Amazon hat 2015 einige eigene Lastzüge erworben und arbeitet zudem an der Entwicklung autonomer Fahrzeuge. Mit dieser Technologie können LKW bald ganz ohne Fahrer unterwegs sein. Die geplante Fahrer-App die der Konzern aus Seattle plant, soll ähnlich funktionieren wie das Uber-Konkurrenzmodell Freight. Damit können Fahrer direkt mit ihrer Ware zusammengebracht werden, was die Planung und Abwicklung von Transporten erheblich erleichtern soll. Mit dieser App soll ein direkter Draht zwischen LKW und Lieferant hergestellt werden.
Doch Amazon arbeitet nicht nur an einer Revolution bei der Spedition auf der Straße. Schon seit Dezember 2016 nutzt der Handelsriese eigene Drohnen, die Pakete zu seinen Kunden transportieren. Auch Uber ist auf diesem Gebiet nicht untätig und testet fleißig die Lieferung mit unbemannten Flugobjekten. Doch in der Luft ist Amazon nicht nur auf der kurzen Strecke, der berühmten letzten Meile unterwegs. Das Unternehmen mietet mittlerweile 40 Flugzeuge des US-Herstellers Boeing für Lufttransporte. Damit bewegt sich Amazon im Bereich der weltweit größten Luftfracht-Unternehmen. In China hat sich der Konzern zudem bereits als Seefracht-Dienstleister registrieren lassen. Das gibt einen weiteren Ausblick, wo Amazon in Zukunft mitspielen will.
Uber will die Logistik-Branche intelligenter machen
Uber Freight überträgt das Modell, mit dem das Unternehmen in der Taxibranche schnell berüchtigt wurde auf das Geschäft von Speditionsunternehmen. Ein Blick auf die üblichen Abläufe im Transportgewerbe offenbart schnell, worin hier der Vorteil liegt. Während üblicherweise ein sogenannter Broker (Vermittler) den Kontakt zwischen Lieferanten und Speditionen herstellt, werden diese mit der Uber App direkt verknüpft.
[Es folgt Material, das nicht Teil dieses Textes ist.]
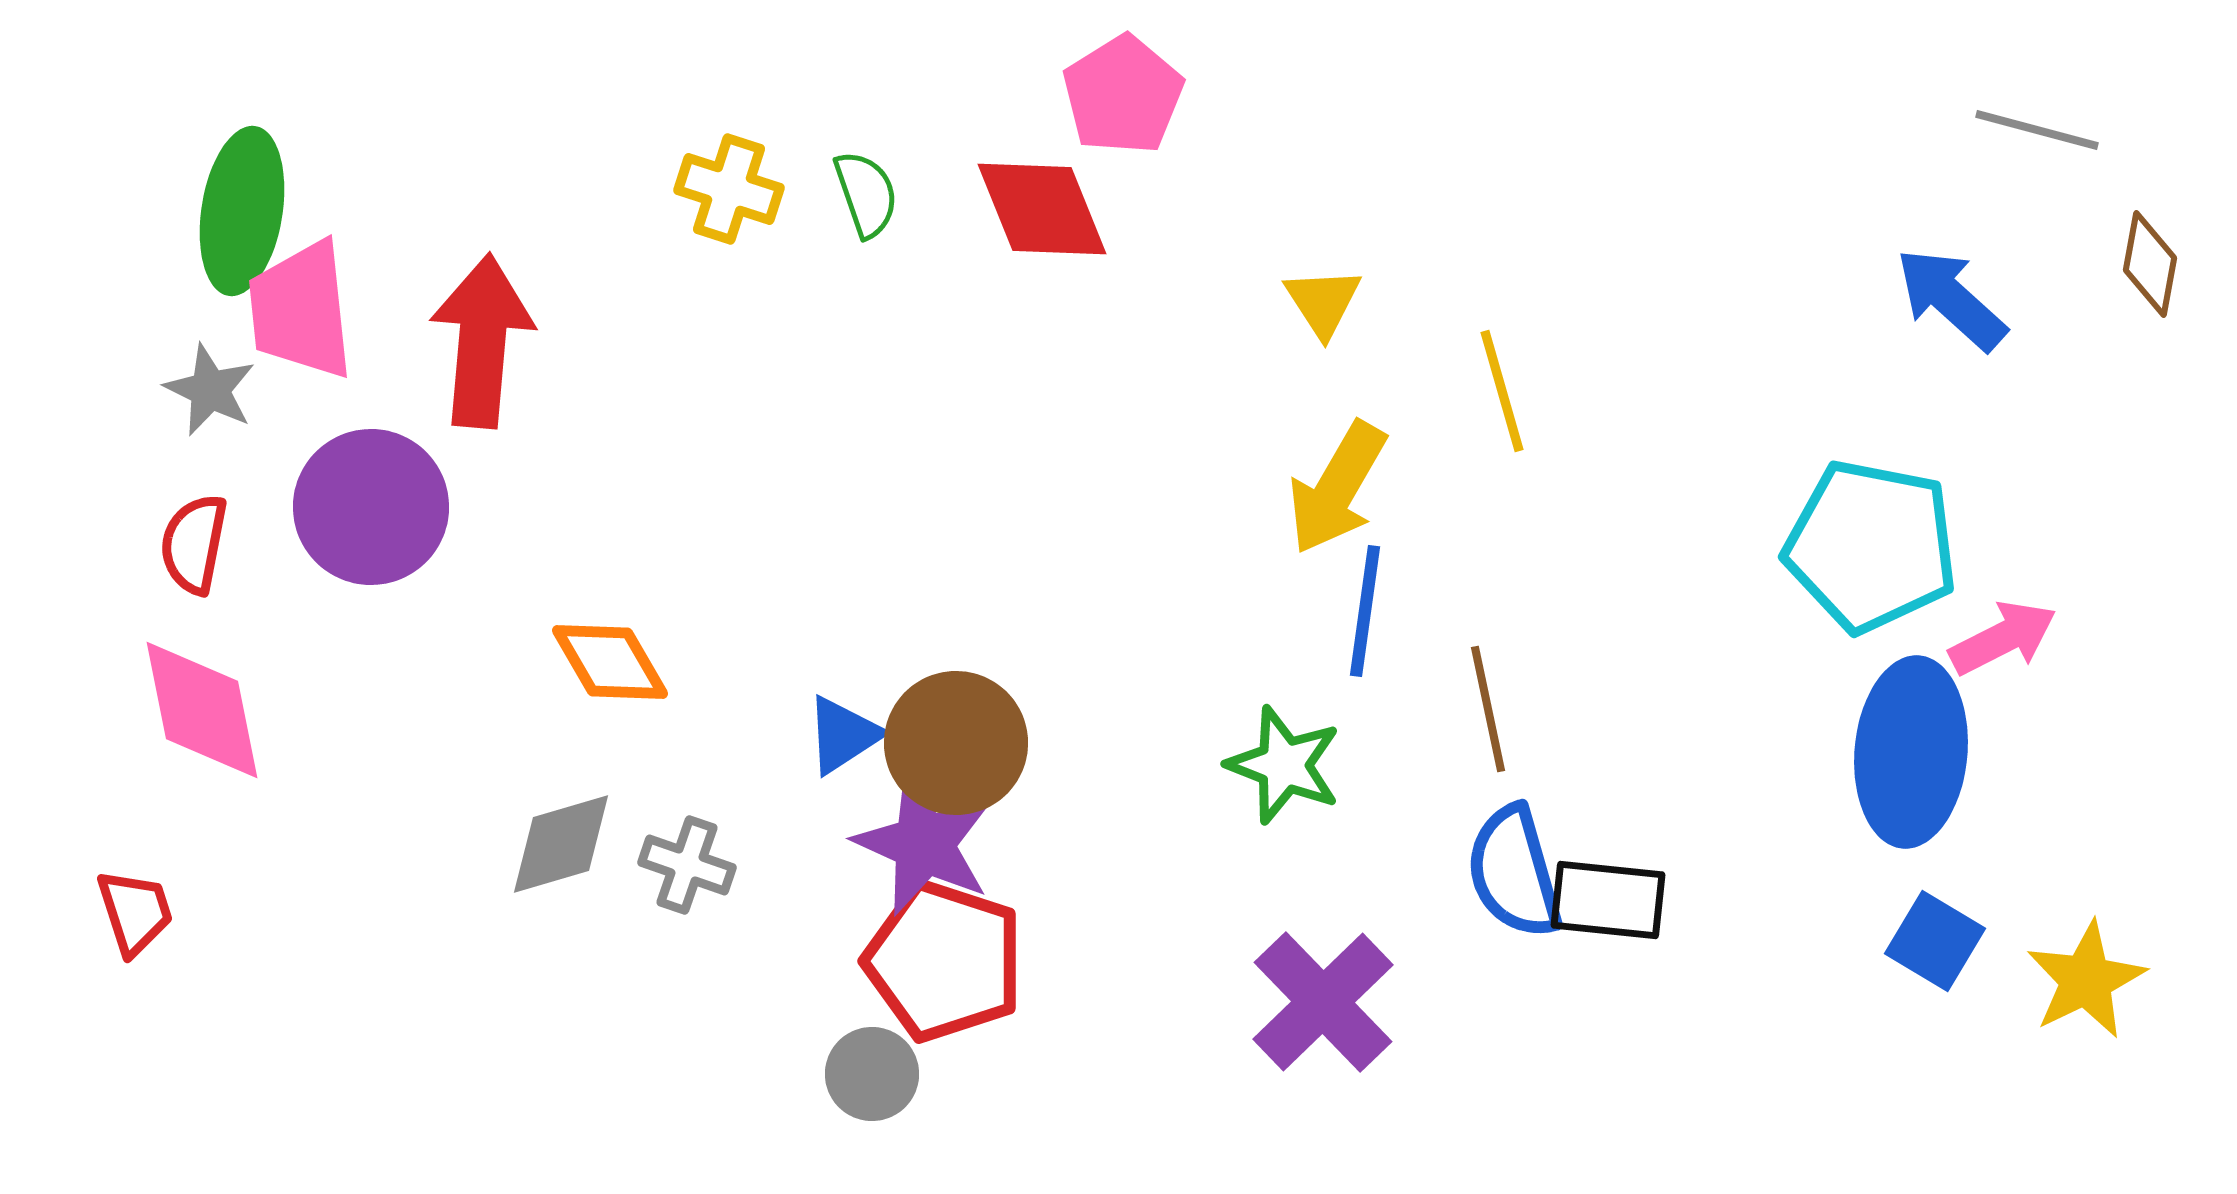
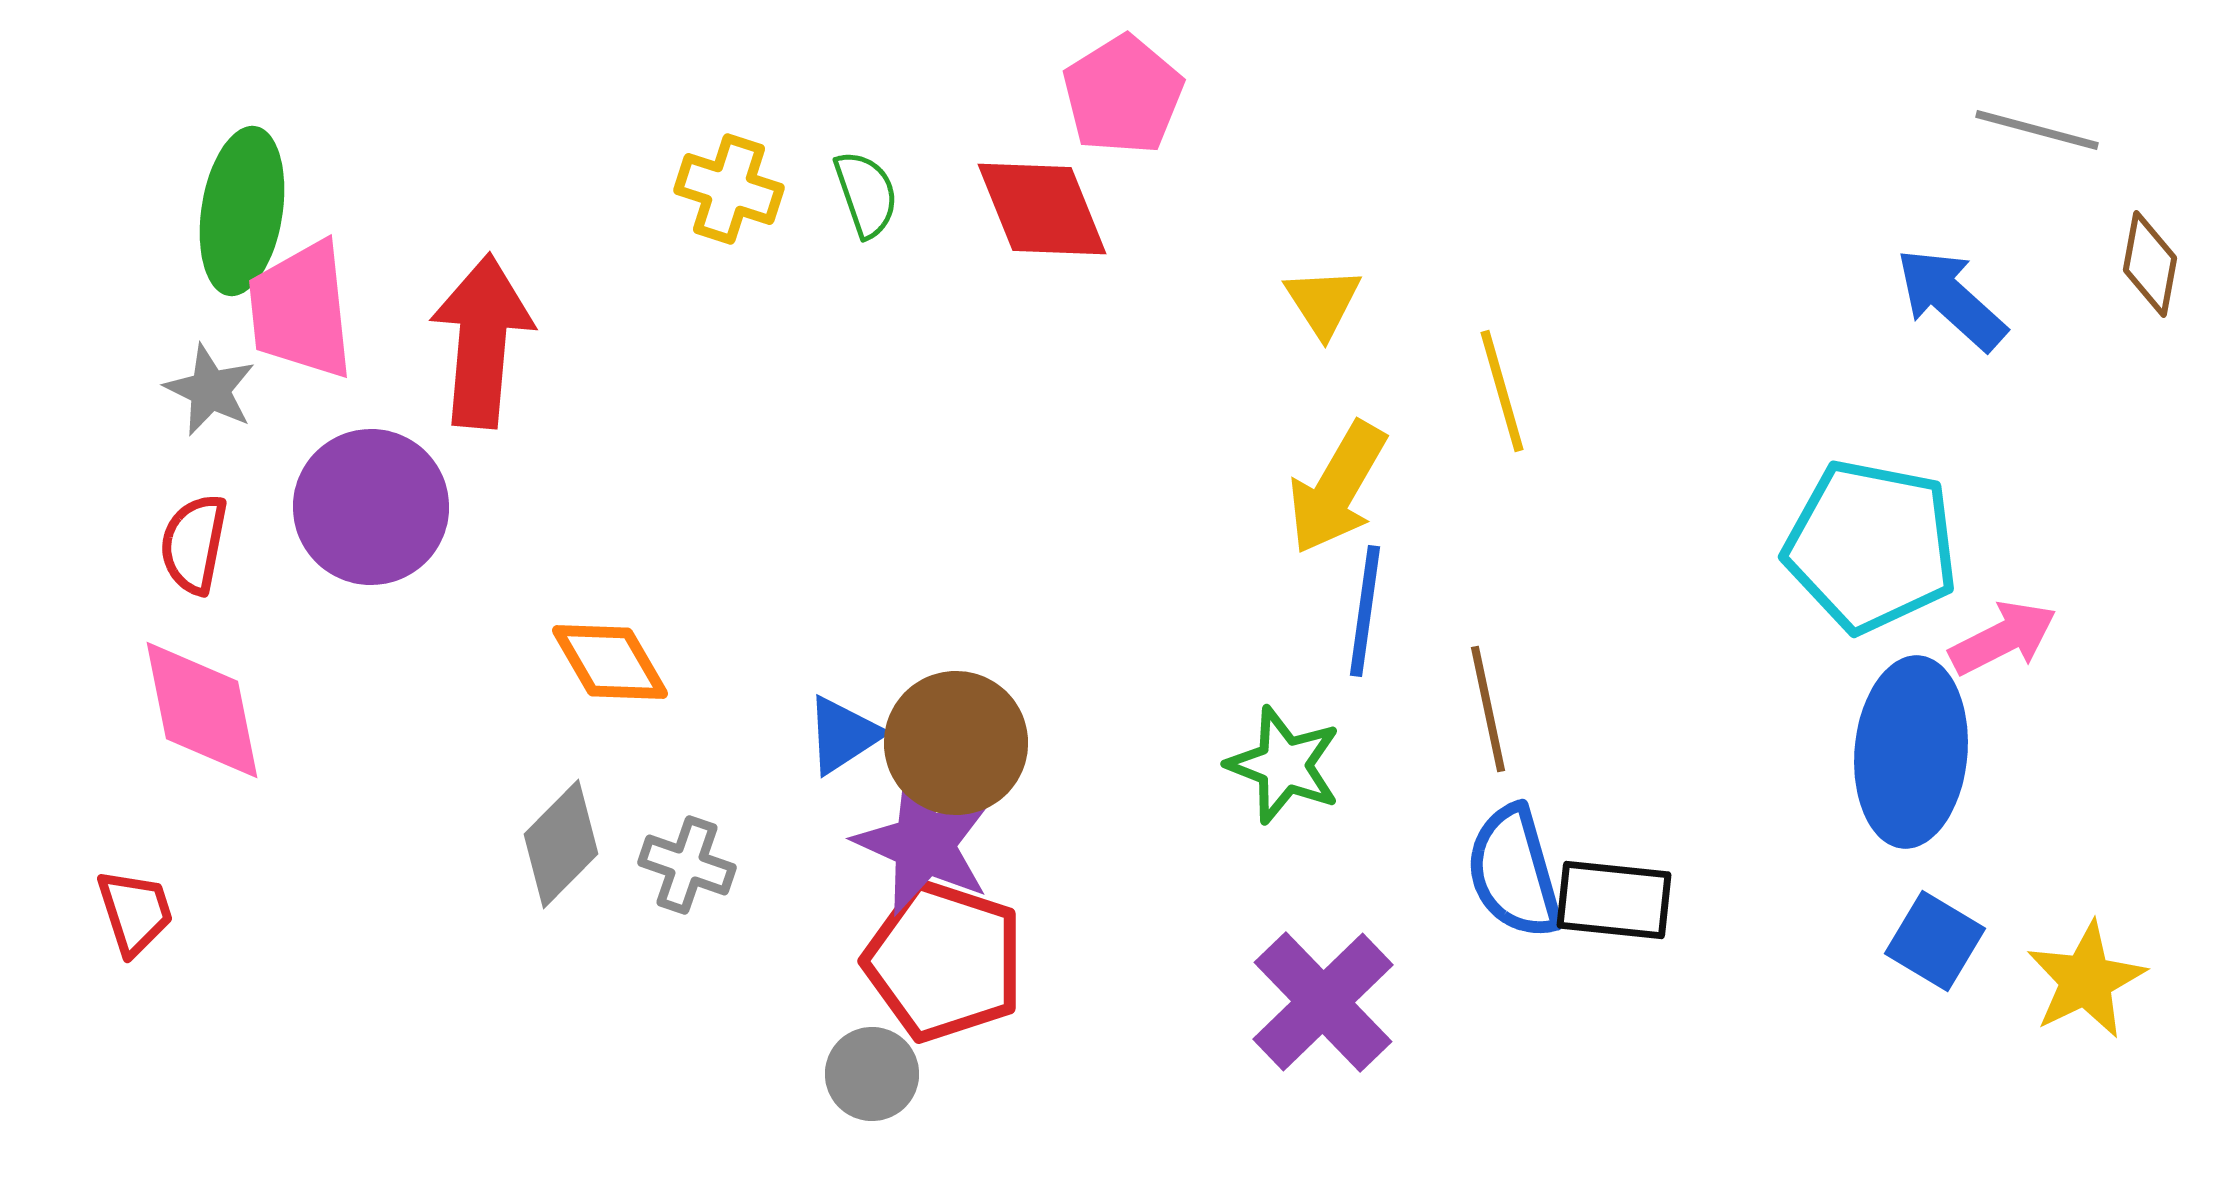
gray diamond: rotated 29 degrees counterclockwise
black rectangle: moved 6 px right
Dadurch wird in der Logistikbranche ein Schritt übersprungen, was Geld, Zeit und Ressourcen einspart.
Noch vor der Entwicklung von Uber Freight kaufte Uber im Juli 2016 den auf autonome LKW spezialisierten Fahrzeugbauer Otto. Damit manifestierte das amerikanische Internetunternehmen seinen Einstieg ins LKW-Geschäft.
Mit diesen beiden Angeboten setzt Uber auf zwei Trends in der Branche: Vernetzung und das autonome Fahren. Genau wie Amazon will es damit den Markt neu entwickeln und moderne Lösungen für Transportdienstleistungen anbieten. Eine andere Frage ist, ob Uber wie auch Amazon in der Logistik-Branche die gleiche einschlagende Wirkung erzielen werden können, wie ihnen das in ihren ursprünglichen Betätigungsfeldern gelungen ist. Der Einzelhandel und die Taxibranche waren beide nicht auf die moderne Konkurrenz aus dem Netz vorbereitet.
Welche Chance haben Amazon und Uber im Wettbewerb der Logistiker?
Zwar entwickeln beide Unternehmen interessante Produkte, um die Logistik-Branche in das moderne Zeitalter zu überführen. Anders als der Buchhandel und später der stationäre Einzelhandel im Fall von Amazon sowie die Taxibranche im Fall von Uber trifft diese Konkurrenz die Logistiker keineswegs unvorbereitet.
Logistik-Broker entwickeln bereits seit einiger Zeit eigene Programme, um ihre Branche in das neue Zeitalter zu überführen. Die Angebote von Uber und Amazon sind damit keineswegs einzigartig. Freighthub, Cargonexx oder Instafreight sind nur einige Beispiele von Unternehmen, die in Deutschland an effizienteren Lösungen für das Transportgewerbe arbeiten. Ihre Angebote ähneln den Entwicklungen von Uber und Amazon sehr. Doch auch wenn die beiden Konzerne in dieser Branche keine Monopolstellung erreichen können, sind ihre Angebote vor allem für mittelständische Unternehmen interessant, die zu günstigen Preisen die Effizienz ihrer Lieferketten steigern können. Das Kapital, das Uber und Amazon mitbringen ist auch nicht zu unterschätzen. Beide sind gerüstet, sich einem langen und harten Wettbewerb zu stellen.